C’est par le vouloir de Dieu que ces merveilleuses vérités de philosophie ont été révélées à Roquetaillade en sa prison, « par de très hautes illuminations et inspirations ». Il prie Dieu que son livre ne tombe pas entre les mains des avaricieux et des mondains, mais seulement des évangelisans. Ce mot, qui revient sans cesse dans la traduction d’Antoine du Moulin, recommanda sans doute la mémoire de Roquetaillade, à l’époque où les réformateurs français se qualifiaient eux-mêmes d’Évangéliques.

Nous constatons que des écrivains protestants comme Duplessis-Mornay dans son Mystère d’iniquité et Gentillet dans son Discours... contre Machiavel (1576) se plaisent à rappeler l’apologue des oiseaux du sermon en Avignon. La Réforme devait tenir pour un de ses précurseurs ce franciscain qui avait censuré la puissance de la curie pontificale et s’était attaqué aux cardinaux et au pape.
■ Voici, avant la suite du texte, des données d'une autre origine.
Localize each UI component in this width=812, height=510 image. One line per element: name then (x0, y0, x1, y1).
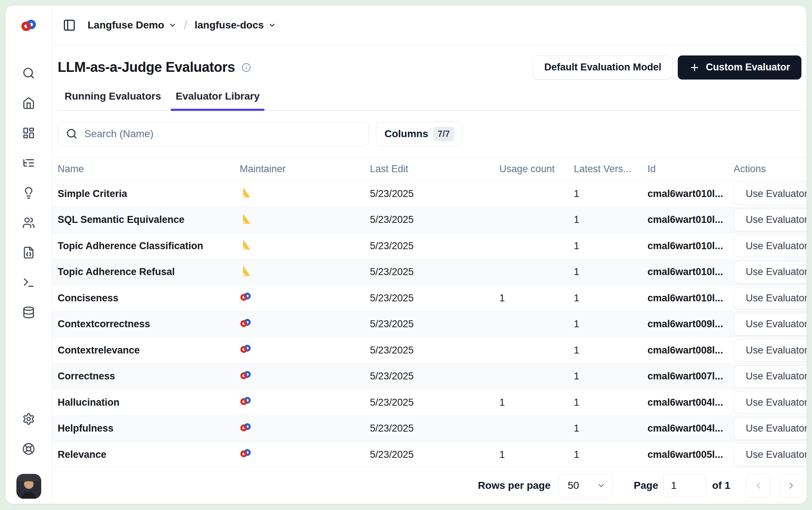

Ainsi s’explique que Rabelais, séjournant à Lyon, se soit intéressé à Roquetaillade. Abstracteur de quintessence, auteur de prophéties, censeur des abus ecclésiastiques, le moine franciscain était devenu un personnage légendaire dont le souvenir se ranimait dans les cercles lettrés aux approches de la Réforme. Rabelais s’est amusé à ajouter un trait plaisant à sa légende, en le rangeant parmi les hommes nés d’une manière merveilleuse.
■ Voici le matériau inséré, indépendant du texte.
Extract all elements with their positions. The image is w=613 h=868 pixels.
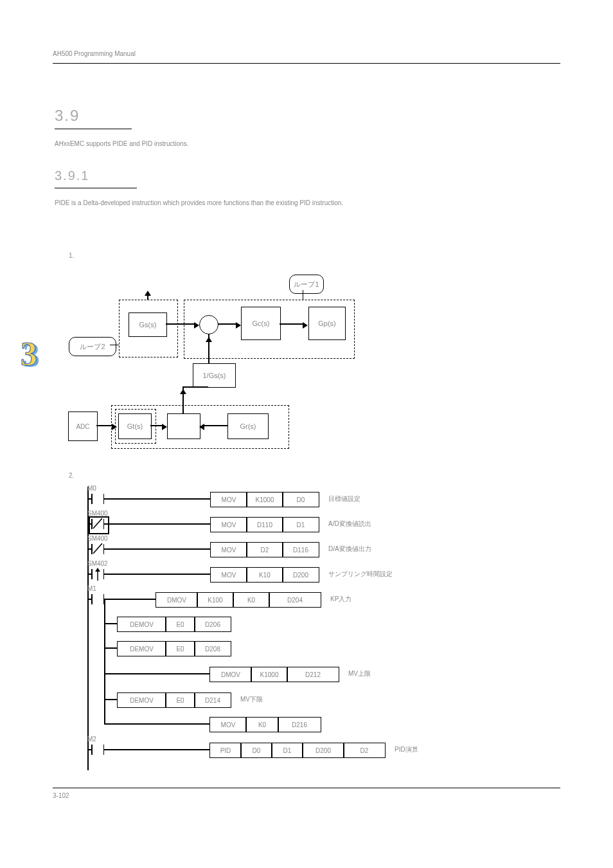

Il n’a pas fait d’autre mention de Roquetaillade dans son livre. Mais peut-être doit-il à ce moine franciscain le thème du développement satirique qui remplit la première partie du Cinquiesme livre, l’Isle Sonante ? Peut-être est-ce le sermon d’Avignon, où le pape est comparé à un oiseau, qui a donné à Rabelais l’idée de décrire toute la cour pontificale sous les espèces d’oiseaux aux dénominations non équivoques : évégaux, cardingaux et papegaut, unique en son espèce.